Sunday, February 19, 2012

A new possibility, I'm scared - Anapanasati Day 1

Sitting amongst others, I arrive one minute late and the Lama Daniel was already in talk. He welcomed me in. I sat down and organized my sunglasses, purse and waterbottle like an urban lululemon yogi. I sort myself out quickly and listen intently, awaiting instructions as this is the first class for me (up to the third class for others). Minimal instructions occur and away we go. 40 minutes he says, I cringe and wonder HOW AM I GONNA DO 40 MINUTES OF MEDITATION?!

So it went like this .... la la la la, looking at the floor, thinking, breathing, thinking. focus focus! I was acutely aware of the noises outside as people went about their way: children talking and asking questions, foreign language spoken next door, honk honk, cars starting, driving. The sounds were unexpectedly peaceful as I felt the safety of the community inside the room and the I acknowledged those people outside were going about their business. It seemed almost joyful, I'd join them in 38 minutes!! I continued to try and focus on that spot on the floor, beautiful dark smoky blue wooden grains with a dirty footprint beside it.
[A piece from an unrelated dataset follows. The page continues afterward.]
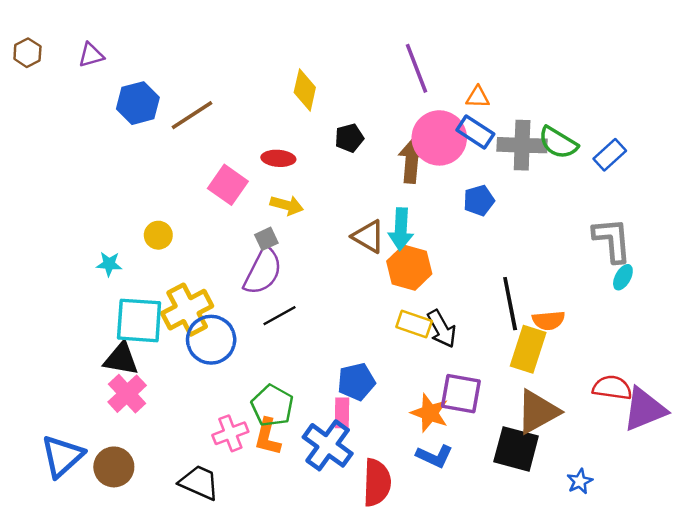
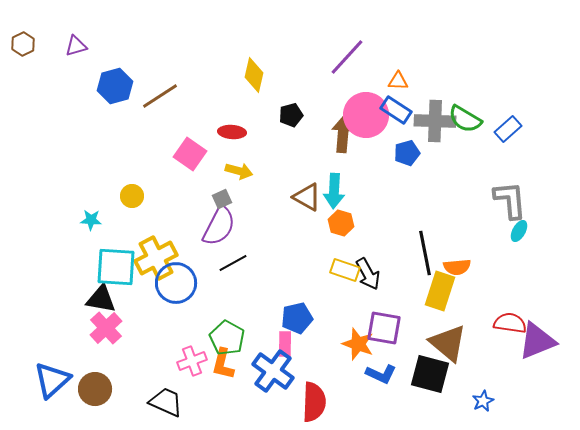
purple line: (416, 68) -> (347, 57), turned 63
blue pentagon: (479, 200) -> (407, 153), moved
orange hexagon: (409, 268) -> (341, 223), size x0.7
brown triangle: (538, 412) -> (448, 343), turned -51
blue L-shape: (434, 456) -> (381, 374), moved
Focus focus, thinking about the days events, I need to check Don's voicemail, thinking. Neutral thoughts, nothing too painful. Mildly uncomfortable on the plastic chairs. Listening to the others' sounds, seeing their movements in my peripheral vision.

The largest awareness I had was focussing on the blue floor and noticing the footprint had a beautiful quality about it. I saw it from a perspective I had not seen before ... then I realized in that moment I could see things from a different perspective. How do I train my brain to see my world agilely from different places?? It's a good question, something to think about.